I don’t repeat gossip, so listen very closely…

Posted by on Jun 19, 2013 in Blog | 1 comment

I don't repeat gossip, so listen very closely

 I don’t repeat gossip, so listen very closely…

Ok, that’s a joke, people, but is gossiping a laughing matter?

I was reading a ladies fashion magazine recently and there was an article actually advising women to partake in office gossip.  The article said that gossip is a way to bond with your co-workers and get “inside information” that can be used to further your career.

I don’t agree.  I see gossip as a lethal addiction.

We all know this person.  On the outside they seem very friendly, very together, but as you get to know them, you know find out their dirty little secret – – and that is that they go around telling dirty little secrets.

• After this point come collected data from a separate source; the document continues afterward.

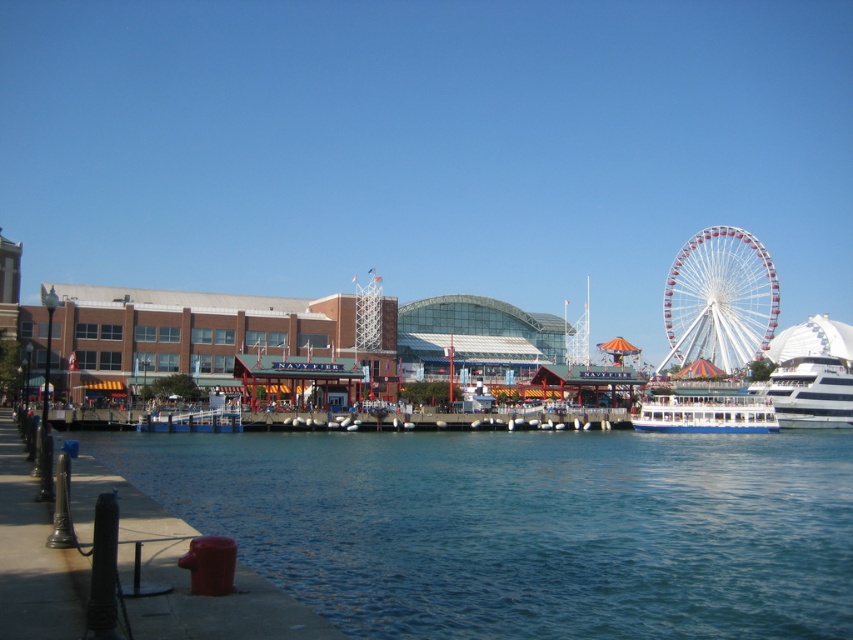 Who is positioned more to the right, clear blue water at lower center or white glossy boat at lower center?

white glossy boat at lower center is more to the right.

Is point (558, 570) less distant than point (727, 412)?

Yes, it is.

Is point (666, 452) positioned behind point (705, 419)?

That is False.

The image size is (853, 640). I want to click on clear blue water at lower center, so click(x=524, y=525).

Between white metallic ferris wheel at right and white glossy yacht at right, which one has less height?

With less height is white glossy yacht at right.

Which is below, white metallic ferris wheel at right or white glossy yacht at right?

white glossy yacht at right

In order to click on white metallic ferris wheel at right in this screenshot , I will do `click(718, 300)`.

In order to click on white metallic ferris wheel at right in this screenshot , I will do [x=718, y=300].

Who is taller, clear blue water at lower center or white metallic ferris wheel at right?

white metallic ferris wheel at right

Where is `clear blue water at lower center`? This screenshot has height=640, width=853. clear blue water at lower center is located at coordinates (524, 525). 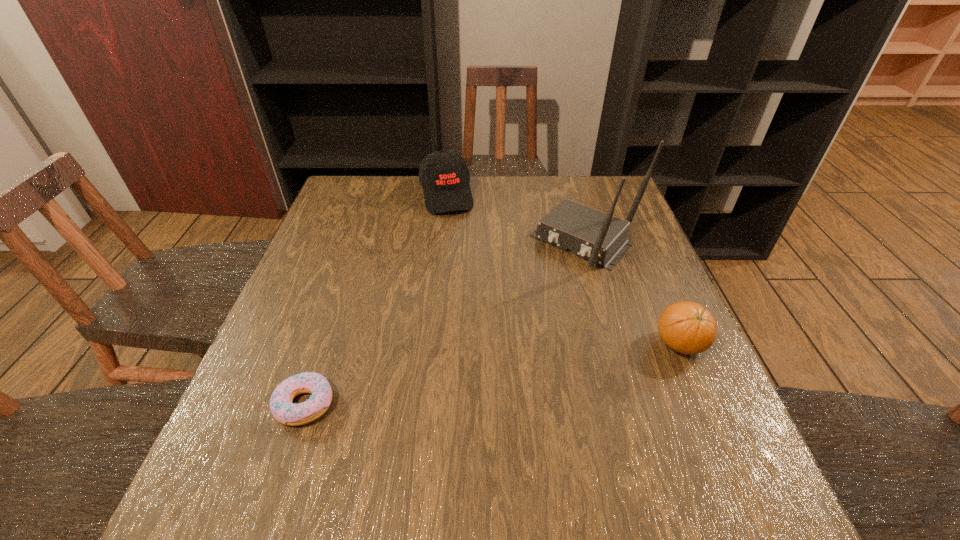 Find the location of a particular element. vacant spot on the desktop that is between the doughnut and the third tallest object and is positioned on the back of the router to connect cables is located at coordinates (452, 381).

You are a GUI agent. You are given a task and a screenshot of the screen. Output one action in this format:
    pyautogui.click(x=<x>, y=<y>)
    Task: Click on the free space on the desktop that is between the leftmost object and the third tallest object and is positioned on the front-facing side of the baseball cap
    
    Given the screenshot: What is the action you would take?
    pyautogui.click(x=500, y=373) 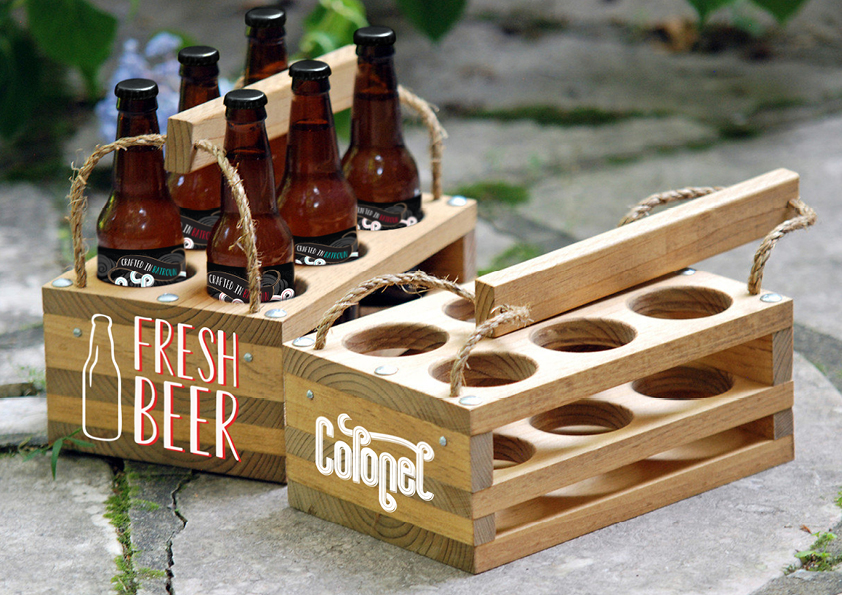 Locate an element on the screen. cup is located at coordinates (605, 337). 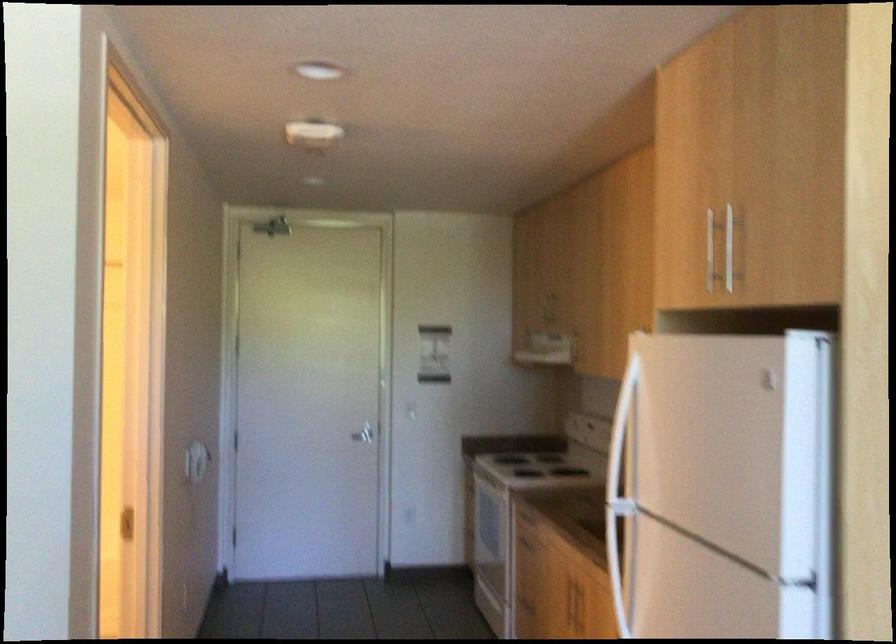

Someone shared something with them in confidence but they’re telling YOU because, well, you’re so trusted, you are part of her inner circle, she wouldn’t tell anyone else…no, no, no…she’s ONLY telling YOU because telling you is not like telling the world.   Afterall, they trust you.  Doesn’t matter that she barely knows you.

As time goes on you keep hearing things from her.

She tells you about the troubles the boss is having.
She tells you about your mutual friend and the troubles in her marriage.
She tells you about what she overhead in the breakroom.
And then the fun really begins.

She’ll start not just telling you secrets about others but she starts judging them, talking poorly about them, making fun of them, chastising and criticizing them…all the while telling you that she’s only sharing with you because you are part of her inner circle and you are a “BFF.”

You tell yourself that she’s telling you the truth, that you are great friends, and that she’d never say such things about you.  But you know you’re fooling yourself, you just don’t face it, because you want to be included.  Yes, even as adults we all want to be on the inside.

Here’s the thing, people like that are manipulative.  They have a way of making others feel important and “in” on things.  Those same people are already talking about you and sharing your secrets because they are addicted to gossip and the power it gives them.

Here’s what I’ve found from experience, see if you agree:

1.  Both women and men gossip.

2.  If you think your “office best friend” is sharing everyone else’s secrets except yours, you are so wrong.  Tell them nothing, unless you purposely want it “broadcast.”  Their ability to disseminate information is more impressive than the news wires.

3.  Much of what gossipers tell others, with conviction, a completely false.

4.  Gossip destroys friendships, careers, and lives.

5.  Those who gossip are insecure.

The people that I admire most in business spend time on their businesses or their careers and I have never ever heard them spread a rumor nor utter a nasty word about another.

Plus that person that you are bashing today may just hold the key to your next big opportunity tomorrow.  To be taken as a serious business woman and valuable networking partner, squash the stupid stuff  and join me in saying no to the gossips.